DATA SECTION.
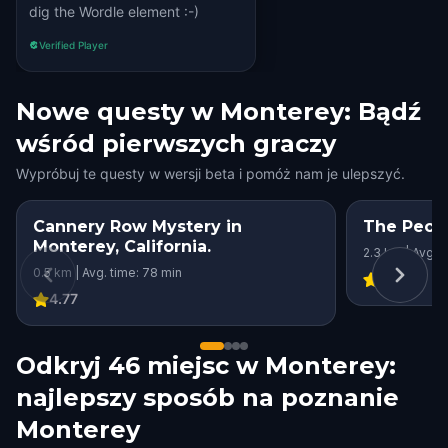
dig the Wordle element :-)
Verified Player
Nowe questy w Monterey: Bądź
wśród pierwszych graczy
Wypróbuj te questy w wersji beta i pomóż nam je ulepszyć.
Cannery Row Mystery in
The Peop
Monterey, California.
2.3 km | Avg. 
0.5 km | Avg. time: 78 min
5
4.77
Odkryj 46 miejsc w Monterey:
najlepszy sposób na poznanie
Monterey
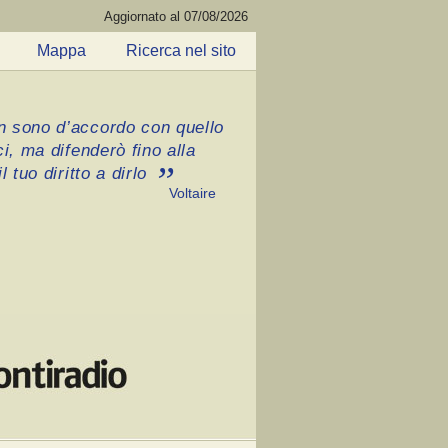
Aggiornato al 07/08/2026
Mappa
Ricerca nel sito
 sono d’accordo con quello
ci, ma difenderò fino alla
l tuo diritto a dirlo
Voltaire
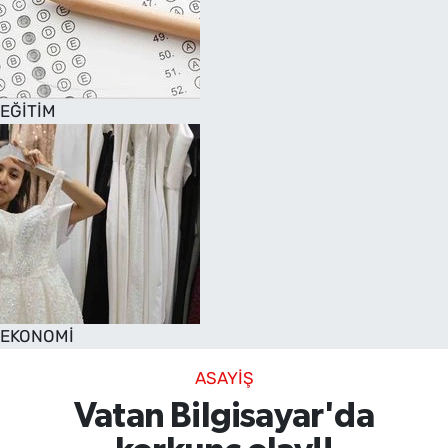
EĞİTİM
EKONOMİ
ASAYİŞ
Vatan Bilgisayar'da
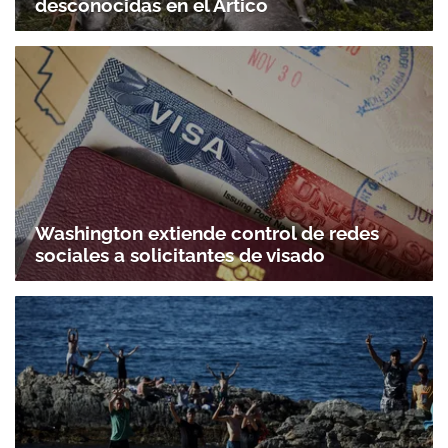
desconocidas en el Ártico
Washington extiende control de redes
sociales a solicitantes de visado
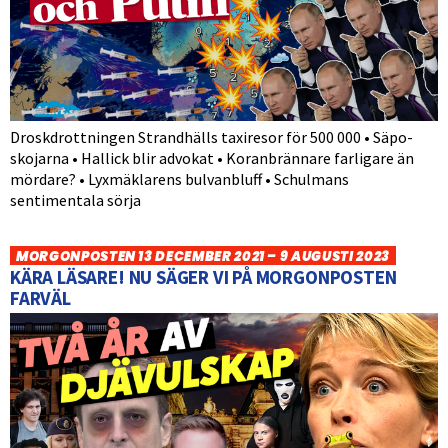
Droskdrottningen Strandhälls taxiresor för 500 000 • Säpo-
skojarna • Hallick blir advokat • Koranbrännare farligare än
mördare? • Lyxmäklarens bulvanbluff • Schulmans
sentimentala sörja
MORGONPOSTEN 13 DECEMBER 2021 – 9 AUGUSTI 2023
KÄRA LÄSARE! NU SÄGER VI PÅ MORGONPOSTEN
FARVÄL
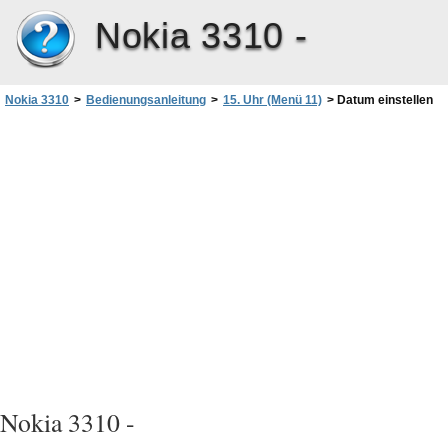
Nokia 3310 -
Nokia 3310
>
Bedienungsanleitung
>
15. Uhr (Menü 11)
>
Datum einstellen
Nokia 3310 -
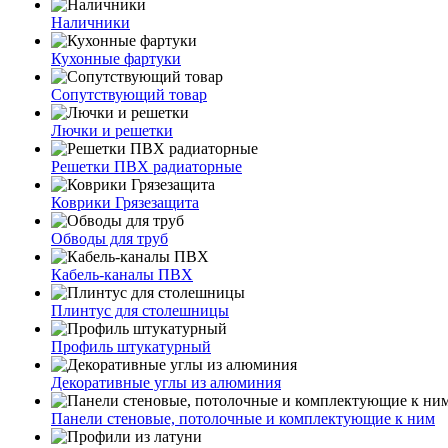
Наличники
Кухонные фартуки
Сопутствующий товар
Лючки и решетки
Решетки ПВХ радиаторные
Коврики Грязезащита
Обводы для труб
Кабель-каналы ПВХ
Плинтус для столешницы
Профиль штукатурный
Декоративные углы из алюминия
Панели стеновые, потолочные и комплектующие к ним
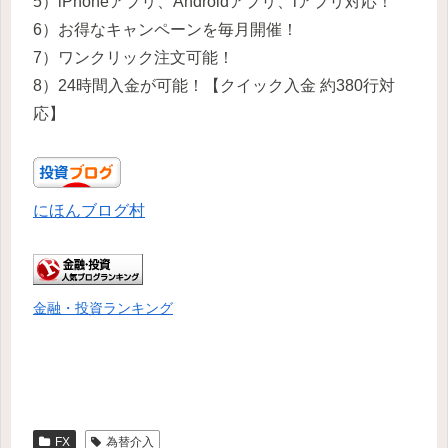
5）iPhoneアプリ、Androidアプリ、iアプリ対応！
6）お得なキャンペーンを毎月開催！
7）ワンクリック注文可能！
8）24時間入金が可能！【クイック入金 約380行対
応】
にほんブログ村
金融・投資ランキング
FX
為替介入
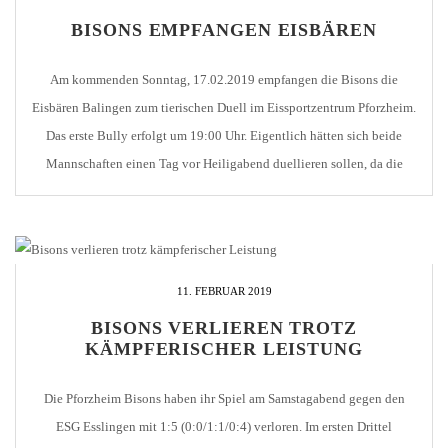
BISONS EMPFANGEN EISBÄREN
Am kommenden Sonntag, 17.02.2019 empfangen die Bisons die
Eisbären Balingen zum tierischen Duell im Eissportzentrum Pforzheim.
Das erste Bully erfolgt um 19:00 Uhr. Eigentlich hätten sich beide
Mannschaften einen Tag vor Heiligabend duellieren sollen, da die
Gäste aus Balingen krankheitsbedingt absagen mussten, wird das Spiel
nun nachgeholt. Beim ersten Aufeinandertreffen vor genau drei
Monaten erlebten […]
11. FEBRUAR 2019
BISONS VERLIEREN TROTZ
KÄMPFERISCHER LEISTUNG
Die Pforzheim Bisons haben ihr Spiel am Samstagabend gegen den
ESG Esslingen mit 1:5 (0:0/1:1/0:4) verloren. Im ersten Drittel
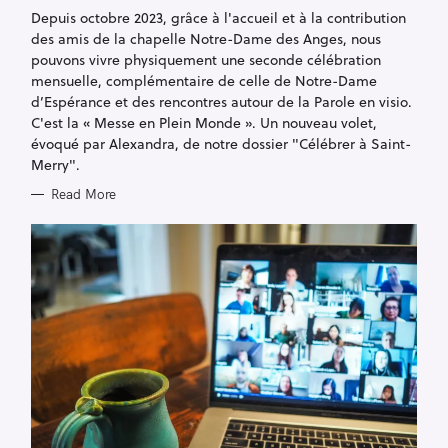
I
Depuis octobre 2023, grâce à l'accueil et à la contribution
E
S
des amis de la chapelle Notre-Dame des Anges, nous
pouvons vivre physiquement une seconde célébration
mensuelle, complémentaire de celle de Notre-Dame
d’Espérance et des rencontres autour de la Parole en visio.
C'est la « Messe en Plein Monde ». Un nouveau volet,
évoqué par Alexandra, de notre dossier "Célébrer à Saint-
Merry".
Read More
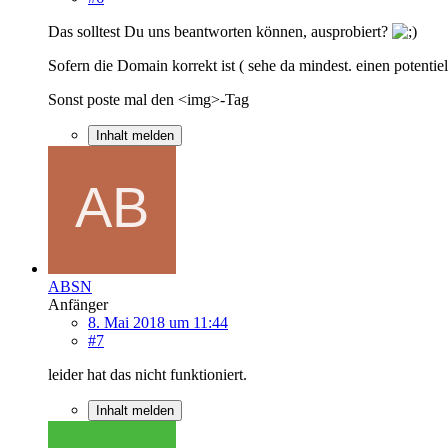
Das solltest Du uns beantworten können, ausprobiert?
Sofern die Domain korrekt ist ( sehe da mindest. einen potentiell
Sonst poste mal den <img>-Tag
Inhalt melden
ABSN
Anfänger
8. Mai 2018 um 11:44
#7
leider hat das nicht funktioniert.
Inhalt melden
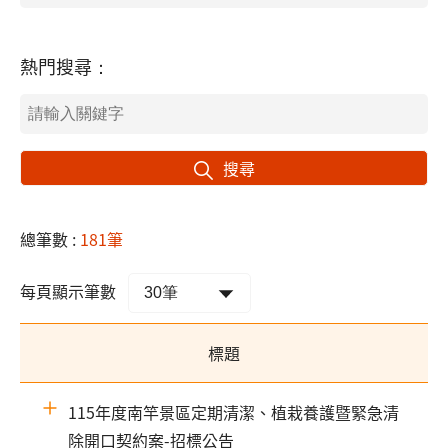
熱門搜尋：
搜尋
總筆數 :
181筆
每頁顯示筆數
標題
115年度南竿景區定期清潔、植栽養護暨緊急清
除開口契約案-招標公告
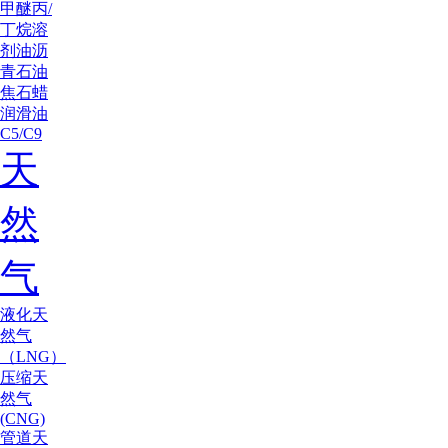
甲醚
丙/
丁烷
溶
剂油
沥
青
石油
焦
石蜡
润滑油
C5/C9
天
然
气
液化天
然气
（LNG）
压缩天
然气
(CNG)
管道天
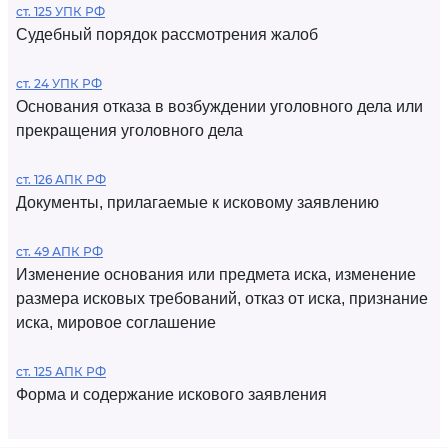
ст. 125 УПК РФ
Судебный порядок рассмотрения жалоб
ст. 24 УПК РФ
Основания отказа в возбуждении уголовного дела или
прекращения уголовного дела
ст. 126 АПК РФ
Документы, прилагаемые к исковому заявлению
ст. 49 АПК РФ
Изменение основания или предмета иска, изменение
размера исковых требований, отказ от иска, признание
иска, мировое соглашение
ст. 125 АПК РФ
Форма и содержание искового заявления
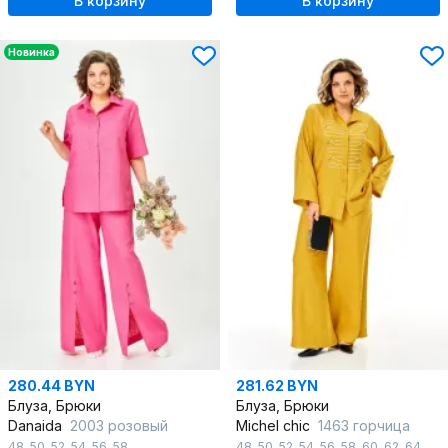
В корзину
В корзину
Новинка
280.44 BYN
281.62 BYN
Блуза, Брюки
Блуза, Брюки
Danaida
2003 розовый
Michel chic
1463 горчица
48
,
50
,
52
,
54
,
56
,
58
48
,
50
,
52
,
54
,
56
,
58
,
60
,
62
,
64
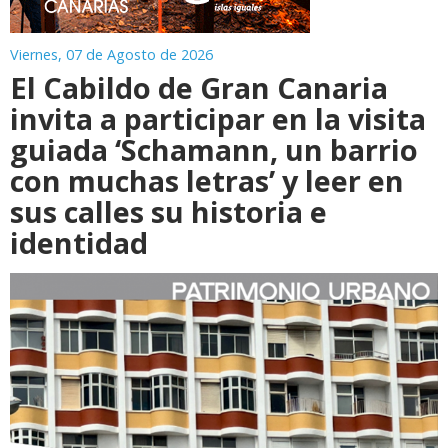
Viernes, 07 de Agosto de 2026
El Cabildo de Gran Canaria
invita a participar en la visita
guiada ‘Schamann, un barrio
con muchas letras’ y leer en
sus calles su historia e
identidad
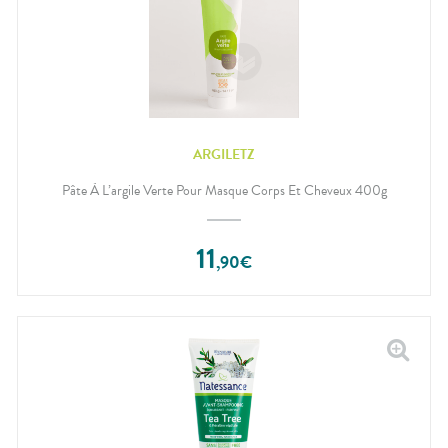
ARGILETZ
Pâte À L’argile Verte Pour Masque Corps Et Cheveux 400g
11
,
90
€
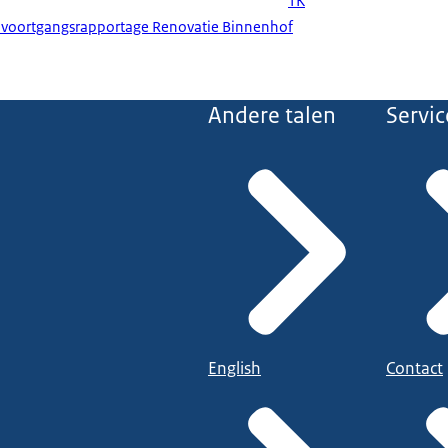
TK
 voortgangsrapportage Renovatie Binnenhof
Andere talen
Servic
English
Contact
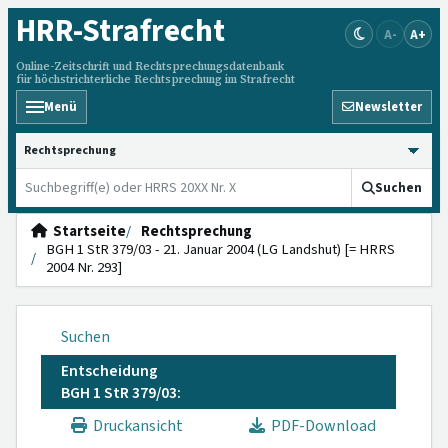
HRR
-Strafrecht
A-
A+
Online-Zeitschrift und Rechtsprechungsdatenbank
für höchstrichterliche Rechtsprechung im Strafrecht
Menü
Newsletter
HRRS durchsuchen
Suchen
Startseite
Rechtsprechung
BGH 1 StR 379/03 - 21. Januar 2004 (LG Landshut) [= HRRS
2004 Nr. 293]
Suchen
Entscheidung
BGH 1 StR 379/03:
Druckansicht
PDF-Download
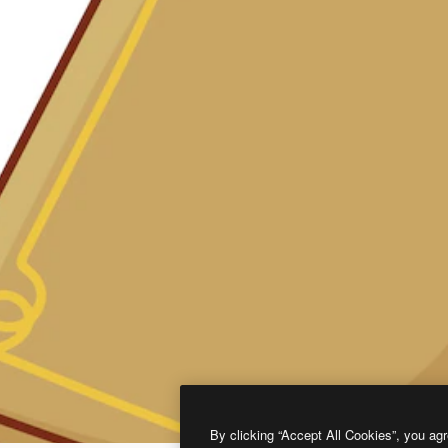
By clicking “Accept All Cookies”, you agr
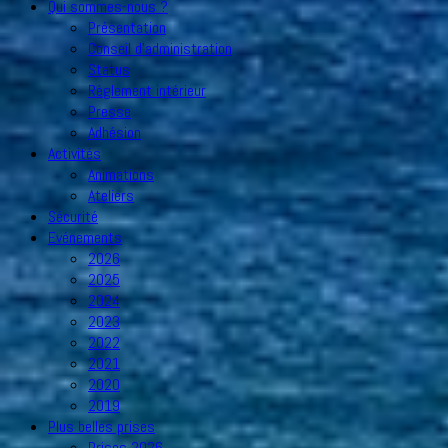
Qui sommes-nous ?
Présentation
Conseil d’administration
Status
Règlement intérieur
Presse
Adhésion
Activités
Animations
Ateliers
Sécurité
Evénements
2026
2025
2024
2023
2022
2021
2020
2019
Plus belles prises
Prises 2026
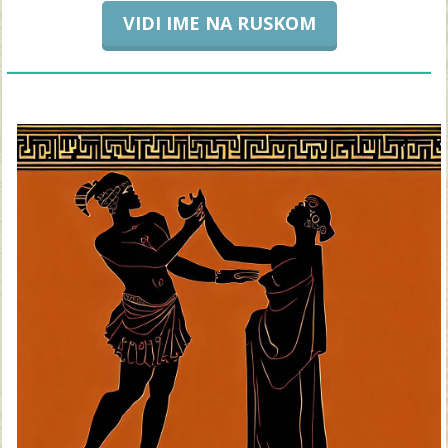
VIDI IME NA RUSKOM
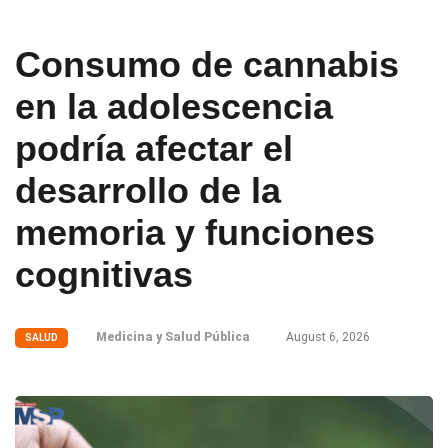
Consumo de cannabis
en la adolescencia
podría afectar el
desarrollo de la
memoria y funciones
cognitivas
Medicina y Salud Pública
August 6, 2026
SALUD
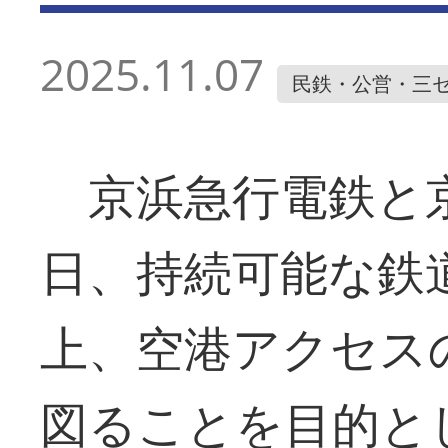
2025.11.07
民鉄・公営・三
京浜急行電鉄と京
日、持続可能な鉄
上、空港アクセス
図ることを目的と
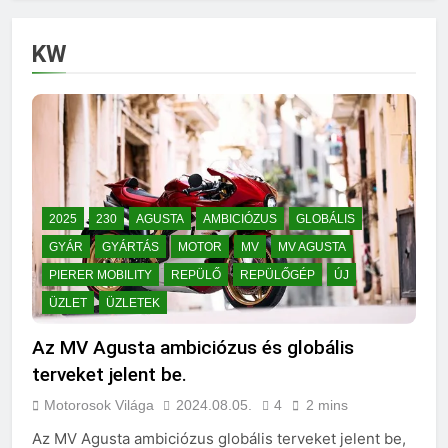
KW
2025
230
AGUSTA
AMBICIÓZUS
GLOBÁLIS
GYÁR
GYÁRTÁS
MOTOR
MV
MV AGUSTA
PIERER MOBILITY
REPÜLŐ
REPÜLŐGÉP
ÚJ
ÜZLET
ÜZLETEK
Az MV Agusta ambiciózus és globális
terveket jelent be.
Motorosok Világa
2024.08.05.
4
2 mins
Az MV Agusta ambiciózus globális terveket jelent be,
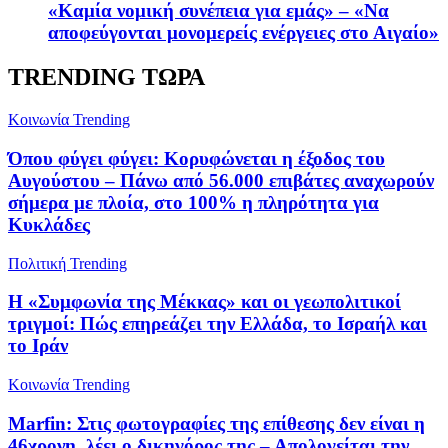
«Καμία νομική συνέπεια για εμάς» – «Να
αποφεύγονται μονομερείς ενέργειες στο Αιγαίο»
TRENDING ΤΩΡΑ
Κοινωνία
Trending
Όπου φύγει φύγει: Κορυφώνεται η έξοδος του
Αυγούστου – Πάνω από 56.000 επιβάτες αναχωρούν
σήμερα με πλοία, στο 100% η πληρότητα για
Κυκλάδες
Πολιτική
Trending
Η «Συμφωνία της Μέκκας» και οι γεωπολιτικοί
τριγμοί: Πώς επηρεάζει την Ελλάδα, το Ισραήλ και
το Ιράν
Κοινωνία
Trending
Marfin: Στις φωτογραφίες της επίθεσης δεν είναι η
46χρονη, λέει ο δικηγόρος της – Απολογείται την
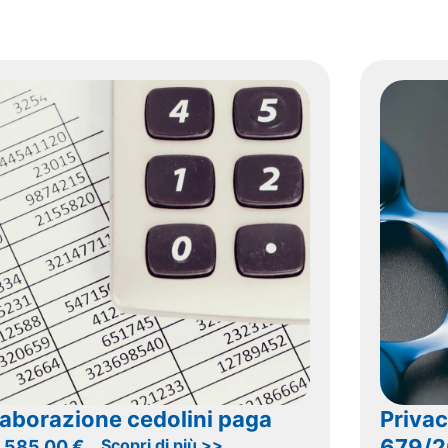
laborazione cedolini paga
Priva
679/2
Scopri di più >>
.585,00
€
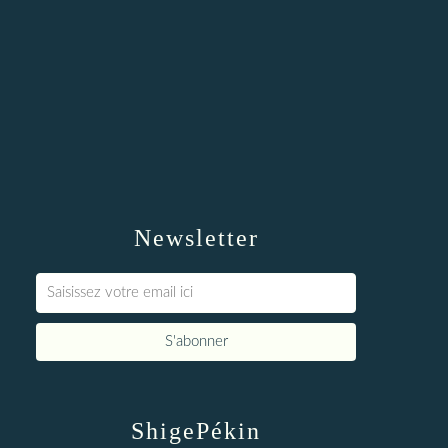
Newsletter
ShigePékin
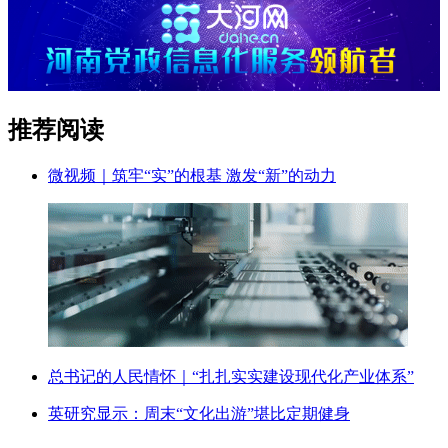
推荐阅读
微视频｜筑牢“实”的根基 激发“新”的动力
总书记的人民情怀｜“扎扎实实建设现代化产业体系”
英研究显示：周末“文化出游”堪比定期健身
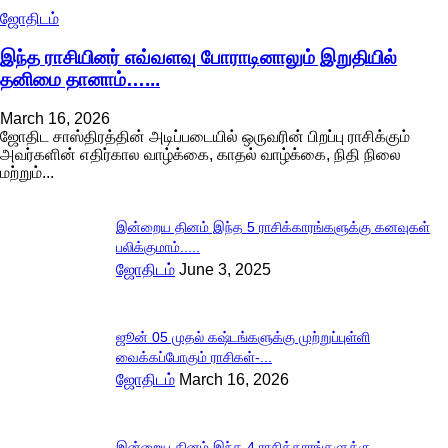
ஜோதிடம்
இந்த ராசியினர் எவ்வளவு போராடினாலும் இறுதியில்
தனிமை தானாம்…...
March 16, 2026
ஜோதிட சாஸ்திரத்தின் அடிப்படையில் ஒருவரின் பிறப்பு ராசிக்கும்
அவர்களின் எதிர்கால வாழ்க்கை, காதல் வாழ்க்கை, நிதி நிலை
மற்றும்...
இன்றைய தினம் இந்த 5 ராசிக்காரங்களுக்கு கனவுகள்
பலிக்குமாம்.....
ஜோதிடம்
June 3, 2025
ஜூன் 05 முதல் கஷ்டங்களுக்கு முற்றுப்புள்ளி
வைக்கப்போகும் ராசிகள்-...
ஜோதிடம்
March 16, 2026
இன்றைய தினம் இந்த 4 ராசிக்காரங்களுக்கு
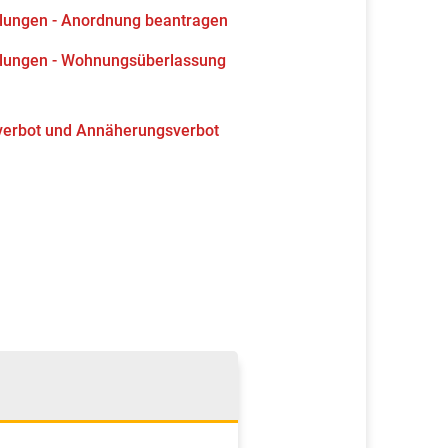
lungen - Anordnung beantragen
llungen - Wohnungsüberlassung
rverbot und Annäherungsverbot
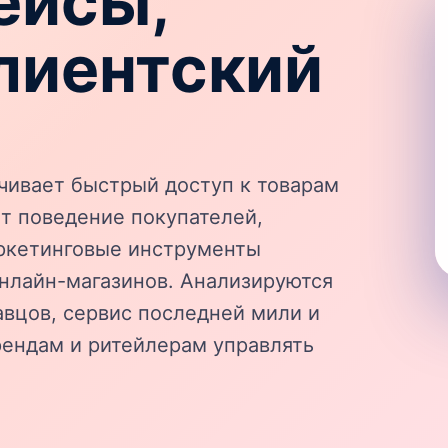
ейсы,
лиентский
ивает быстрый доступ к товарам
ет поведение покупателей,
аркетинговые инструменты
нлайн-магазинов. Анализируются
авцов, сервис последней мили и
рендам и ритейлерам управлять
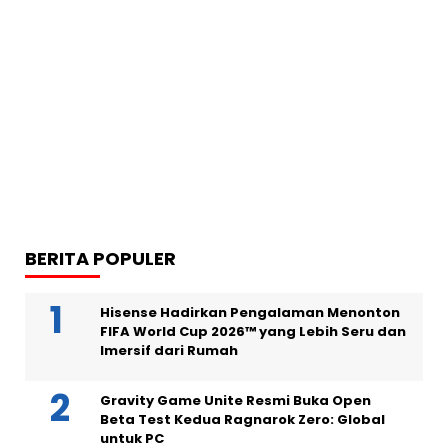
BERITA POPULER
Hisense Hadirkan Pengalaman Menonton
FIFA World Cup 2026™ yang Lebih Seru dan
Imersif dari Rumah
Gravity Game Unite Resmi Buka Open
Beta Test Kedua Ragnarok Zero: Global
untuk PC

WHAT IS NEEDED. Quote, please, every line of the material above from its start through the line that has "d’Espérance et des", reproducing the words exactly and dropping any images.

SOLVED PROBLEM.
dig the Wordle element :-)
Verified Player
Nowe questy w Monterey: Bądź
wśród pierwszych graczy
Wypróbuj te questy w wersji beta i pomóż nam je ulepszyć.
Cannery Row Mystery in
The Peop
Monterey, California.
2.3 km | Avg. 
0.5 km | Avg. time: 78 min
5
4.77
Odkryj 46 miejsc w Monterey:
najlepszy sposób na poznanie
Monterey
Aggiornato al 07/08/2026
Mappa
Ricerca nel sito
 sono d’accordo con quello
ci, ma difenderò fino alla
l tuo diritto a dirlo
Voltaire
EĞİTİM
EKONOMİ
ASAYİŞ
Vatan Bilgisayar'da
desconocidas en el Ártico
Washington extiende control de redes
sociales a solicitantes de visado
Droskdrottningen Strandhälls taxiresor för 500 000 • Säpo-
skojarna • Hallick blir advokat • Koranbrännare farligare än
mördare? • Lyxmäklarens bulvanbluff • Schulmans
sentimentala sörja
MORGONPOSTEN 13 DECEMBER 2021 – 9 AUGUSTI 2023
KÄRA LÄSARE! NU SÄGER VI PÅ MORGONPOSTEN
FARVÄL
Nokia 3310 -
Nokia 3310
>
Bedienungsanleitung
>
15. Uhr (Menü 11)
>
Datum einstellen
Nokia 3310 -
Наличники
Кухонные фартуки
Сопутствующий товар
Лючки и решетки
Решетки ПВХ радиаторные
Коврики Грязезащита
Обводы для труб
Кабель-каналы ПВХ
Плинтус для столешницы
Профиль штукатурный
Декоративные углы из алюминия
Панели стеновые, потолочные и комплектующие к ним
5）iPhoneアプリ、Androidアプリ、iアプリ対応！
6）お得なキャンペーンを毎月開催！
7）ワンクリック注文可能！
8）24時間入金が可能！【クイック入金 約380行対
応】
にほんブログ村
金融・投資ランキング
FX
為替介入
BISONS EMPFANGEN EISBÄREN
Am kommenden Sonntag, 17.02.2019 empfangen die Bisons die
Eisbären Balingen zum tierischen Duell im Eissportzentrum Pforzheim.
Das erste Bully erfolgt um 19:00 Uhr. Eigentlich hätten sich beide
Mannschaften einen Tag vor Heiligabend duellieren sollen, da die
Gäste aus Balingen krankheitsbedingt absagen mussten, wird das Spiel
nun nachgeholt. Beim ersten Aufeinandertreffen vor genau drei
Monaten erlebten […]
11. FEBRUAR 2019
BISONS VERLIEREN TROTZ
KÄMPFERISCHER LEISTUNG
Die Pforzheim Bisons haben ihr Spiel am Samstagabend gegen den
ESG Esslingen mit 1:5 (0:0/1:1/0:4) verloren. Im ersten Drittel
I
Depuis octobre 2023, grâce à l'accueil et à la contribution
E
S
des amis de la chapelle Notre-Dame des Anges, nous
pouvons vivre physiquement une seconde célébration
mensuelle, complémentaire de celle de Notre-Dame
d’Espérance et des rencontres autour de la Parole en visio.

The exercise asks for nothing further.